Few film composers have left such a legacy of music as John Barry. With over a hundred scores, five Academy Awards, four Grammys and a BAFTA he was much decorated and enormously popular. He could write across a range of genres from James Bond films (eleven of them) to comedies and epic westerns. His early pop success with the John Barry Seven led to scoring his first film, Beat Girl (with Adam Faith). His trademark style was a mixture of dynamic brass, slinky jazz, rousing military cadences and evocative sweeping string melodies. His influences are eclectic and include Chet Baker, Stan Kenton and Carl Orff, as well as Eric Wolfgang Korngold and Max Steiner.
The Philharmonia Orchestra presented a varied and wide-ranging selection of Barry’s work with Nicholas Dodd (who has conducted for five Bond films). There were no accompanying visuals but Robert Lindsay introduced the selections with the occasional droll comment.
After his sensational arrangements of Monty Norman’s music for Dr No, Barry became the Bond producers’ composer of choice and an indelible part of the film’s success. His score for Goldfinger became the archetypal Bond theme as well as Barry’s most-famous piece. Even without Shirley Bassey, the Philharmonia delivered it with brassy panache. It’s a shame that more of On Her Majesty’s Secret Service wasn’t played as it is a dazzling score. Nevertheless, there were rarities including the attractive Moviola, which was jettisoned from The Prince of Tides, and the introspective and touching Somewhere in Time.

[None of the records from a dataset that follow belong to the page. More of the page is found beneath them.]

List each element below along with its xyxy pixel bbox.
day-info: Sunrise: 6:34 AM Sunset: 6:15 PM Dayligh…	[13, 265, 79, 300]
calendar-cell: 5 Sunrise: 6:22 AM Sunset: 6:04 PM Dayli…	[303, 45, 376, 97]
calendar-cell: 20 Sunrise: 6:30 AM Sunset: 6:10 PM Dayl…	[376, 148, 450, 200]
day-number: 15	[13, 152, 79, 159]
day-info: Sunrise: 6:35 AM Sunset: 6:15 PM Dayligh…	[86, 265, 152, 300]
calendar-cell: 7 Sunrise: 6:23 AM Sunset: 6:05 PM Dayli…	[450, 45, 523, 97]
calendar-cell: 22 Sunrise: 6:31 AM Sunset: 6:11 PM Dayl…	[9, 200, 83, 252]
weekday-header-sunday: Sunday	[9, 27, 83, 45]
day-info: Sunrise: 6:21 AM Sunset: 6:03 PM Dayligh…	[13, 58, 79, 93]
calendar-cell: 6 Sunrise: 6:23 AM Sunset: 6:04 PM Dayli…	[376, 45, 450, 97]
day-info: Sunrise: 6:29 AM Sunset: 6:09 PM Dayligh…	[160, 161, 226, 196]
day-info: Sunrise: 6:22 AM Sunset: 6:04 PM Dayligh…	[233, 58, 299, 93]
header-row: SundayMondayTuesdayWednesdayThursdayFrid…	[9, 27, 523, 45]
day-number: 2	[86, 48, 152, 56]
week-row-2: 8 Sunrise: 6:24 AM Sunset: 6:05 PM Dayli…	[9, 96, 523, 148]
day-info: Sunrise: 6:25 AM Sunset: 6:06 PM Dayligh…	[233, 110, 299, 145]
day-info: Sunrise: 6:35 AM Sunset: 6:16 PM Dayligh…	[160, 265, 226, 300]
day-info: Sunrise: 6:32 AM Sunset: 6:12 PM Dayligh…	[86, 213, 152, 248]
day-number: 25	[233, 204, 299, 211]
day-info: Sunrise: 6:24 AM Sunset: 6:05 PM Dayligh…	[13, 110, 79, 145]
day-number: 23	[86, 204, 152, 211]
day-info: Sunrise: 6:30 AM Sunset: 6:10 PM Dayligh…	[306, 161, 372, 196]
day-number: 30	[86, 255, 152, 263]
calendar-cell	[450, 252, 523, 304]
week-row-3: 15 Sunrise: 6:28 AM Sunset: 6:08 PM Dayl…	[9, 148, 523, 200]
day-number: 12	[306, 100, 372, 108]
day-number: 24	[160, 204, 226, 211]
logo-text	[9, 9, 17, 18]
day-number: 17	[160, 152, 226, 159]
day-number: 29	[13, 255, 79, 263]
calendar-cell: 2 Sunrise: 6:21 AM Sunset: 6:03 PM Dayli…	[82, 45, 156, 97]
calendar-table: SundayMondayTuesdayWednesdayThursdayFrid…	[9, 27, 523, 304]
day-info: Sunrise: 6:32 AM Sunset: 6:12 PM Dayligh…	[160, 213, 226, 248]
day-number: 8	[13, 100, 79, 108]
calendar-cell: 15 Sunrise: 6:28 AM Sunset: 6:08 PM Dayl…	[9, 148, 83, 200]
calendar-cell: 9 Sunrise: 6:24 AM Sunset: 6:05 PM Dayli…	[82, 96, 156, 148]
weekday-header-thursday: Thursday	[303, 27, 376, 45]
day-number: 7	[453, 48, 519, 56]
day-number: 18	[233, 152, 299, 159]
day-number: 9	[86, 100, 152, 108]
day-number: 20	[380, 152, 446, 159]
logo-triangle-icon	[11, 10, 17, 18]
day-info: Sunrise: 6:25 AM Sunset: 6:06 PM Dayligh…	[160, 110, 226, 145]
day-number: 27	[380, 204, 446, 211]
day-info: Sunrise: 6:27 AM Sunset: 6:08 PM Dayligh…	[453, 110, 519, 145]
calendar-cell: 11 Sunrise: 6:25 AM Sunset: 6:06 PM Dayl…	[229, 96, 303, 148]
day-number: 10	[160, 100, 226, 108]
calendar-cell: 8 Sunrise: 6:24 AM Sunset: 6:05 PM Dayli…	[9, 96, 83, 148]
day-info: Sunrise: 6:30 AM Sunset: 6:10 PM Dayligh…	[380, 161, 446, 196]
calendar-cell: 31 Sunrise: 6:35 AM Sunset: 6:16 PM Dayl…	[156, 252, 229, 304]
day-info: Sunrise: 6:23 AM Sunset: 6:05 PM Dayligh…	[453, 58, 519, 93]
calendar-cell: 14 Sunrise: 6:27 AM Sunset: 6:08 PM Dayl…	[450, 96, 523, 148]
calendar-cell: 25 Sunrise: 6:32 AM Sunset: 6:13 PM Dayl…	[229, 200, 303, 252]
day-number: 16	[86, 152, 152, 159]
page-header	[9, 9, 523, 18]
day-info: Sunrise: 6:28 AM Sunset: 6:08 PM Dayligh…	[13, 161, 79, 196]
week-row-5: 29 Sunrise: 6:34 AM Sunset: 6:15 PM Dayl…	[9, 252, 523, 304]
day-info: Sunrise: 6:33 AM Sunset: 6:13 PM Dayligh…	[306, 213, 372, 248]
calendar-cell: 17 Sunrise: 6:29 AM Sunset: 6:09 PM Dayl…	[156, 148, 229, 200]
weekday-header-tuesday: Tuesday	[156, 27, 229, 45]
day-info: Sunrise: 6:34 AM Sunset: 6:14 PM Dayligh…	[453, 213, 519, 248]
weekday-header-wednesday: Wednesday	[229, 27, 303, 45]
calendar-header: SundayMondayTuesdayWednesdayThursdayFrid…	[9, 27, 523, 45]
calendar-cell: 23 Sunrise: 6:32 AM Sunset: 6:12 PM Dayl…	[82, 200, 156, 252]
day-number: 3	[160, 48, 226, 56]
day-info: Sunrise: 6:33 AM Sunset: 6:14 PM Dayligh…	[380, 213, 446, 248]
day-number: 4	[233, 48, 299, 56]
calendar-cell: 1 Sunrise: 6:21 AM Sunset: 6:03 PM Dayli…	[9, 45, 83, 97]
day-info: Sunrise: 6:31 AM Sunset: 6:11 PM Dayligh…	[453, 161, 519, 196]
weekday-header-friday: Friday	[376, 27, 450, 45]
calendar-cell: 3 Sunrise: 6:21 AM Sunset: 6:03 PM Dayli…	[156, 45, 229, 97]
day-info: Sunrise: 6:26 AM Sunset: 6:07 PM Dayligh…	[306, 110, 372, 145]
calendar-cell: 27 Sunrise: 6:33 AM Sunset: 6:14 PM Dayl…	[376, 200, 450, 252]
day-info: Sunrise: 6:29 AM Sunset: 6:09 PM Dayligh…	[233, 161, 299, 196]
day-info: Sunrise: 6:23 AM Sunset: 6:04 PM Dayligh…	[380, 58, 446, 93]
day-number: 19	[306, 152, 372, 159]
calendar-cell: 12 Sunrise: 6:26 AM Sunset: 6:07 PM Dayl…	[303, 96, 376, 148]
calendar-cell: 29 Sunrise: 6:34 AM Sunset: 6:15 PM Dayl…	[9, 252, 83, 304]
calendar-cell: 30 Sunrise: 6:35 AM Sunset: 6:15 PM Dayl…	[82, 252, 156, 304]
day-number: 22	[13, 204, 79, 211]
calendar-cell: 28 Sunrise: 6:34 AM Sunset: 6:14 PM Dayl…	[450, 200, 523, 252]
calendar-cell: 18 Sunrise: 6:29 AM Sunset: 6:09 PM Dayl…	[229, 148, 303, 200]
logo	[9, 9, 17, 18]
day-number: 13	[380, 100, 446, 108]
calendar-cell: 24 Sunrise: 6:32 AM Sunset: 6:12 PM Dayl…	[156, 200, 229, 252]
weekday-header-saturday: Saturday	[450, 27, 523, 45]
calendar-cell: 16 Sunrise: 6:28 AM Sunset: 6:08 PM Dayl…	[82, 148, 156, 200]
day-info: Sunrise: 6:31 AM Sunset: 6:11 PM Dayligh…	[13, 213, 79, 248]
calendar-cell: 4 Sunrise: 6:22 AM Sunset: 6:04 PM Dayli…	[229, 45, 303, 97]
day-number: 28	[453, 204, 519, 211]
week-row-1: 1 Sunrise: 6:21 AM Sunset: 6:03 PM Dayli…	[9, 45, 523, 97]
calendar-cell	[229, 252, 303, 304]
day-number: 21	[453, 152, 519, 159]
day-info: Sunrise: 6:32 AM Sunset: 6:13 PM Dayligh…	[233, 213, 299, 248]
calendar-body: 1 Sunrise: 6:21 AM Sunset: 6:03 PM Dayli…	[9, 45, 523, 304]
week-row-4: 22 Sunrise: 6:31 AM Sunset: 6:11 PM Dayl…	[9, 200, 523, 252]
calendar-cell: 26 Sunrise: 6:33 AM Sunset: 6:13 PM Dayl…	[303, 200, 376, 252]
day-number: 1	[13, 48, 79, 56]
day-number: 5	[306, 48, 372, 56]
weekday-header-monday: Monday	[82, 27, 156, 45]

Barry could always provide scale and polish as well as intimacy and melancholy. The Philharmonia caught the forbidding quality of the bold rhythms from Zulu, and in Dances With Wolves Barry evokes the grandeur of the American West as well as rolling wagons, buffalo hunts and military attacks. This was all beautifully played and one was aware of Barry’s debt to English pastoralism as well as Mahler.
Some of these qualities – a grand counterpoint of strings with brass – are present in Out of Africa, Sydney Pollack’s nostalgic adaptation of Karen Blixen’s tale of running a coffee plantation in Kenya. Barry won an Oscar and its soaring melodies serve to bind the two main characters (played by Meryl Streep and Robert Redford) together when their very different acting styles suggest the opposite.
Barry won Oscars for both original score and song with Born Free. It can seem mawkish but Dodd led a tasteful and restrained reading with a notable emphasis on exceptional cellos and double basses. Barry could also do comedy – Dodd brought out the pathos in Chaplin, directed by Richard Attenborough, with its references to Chaplin’s own ‘Smile’ and also caught the larkiness of Barry’s 1960s’ jazz score for Richard Lester’s The Knack.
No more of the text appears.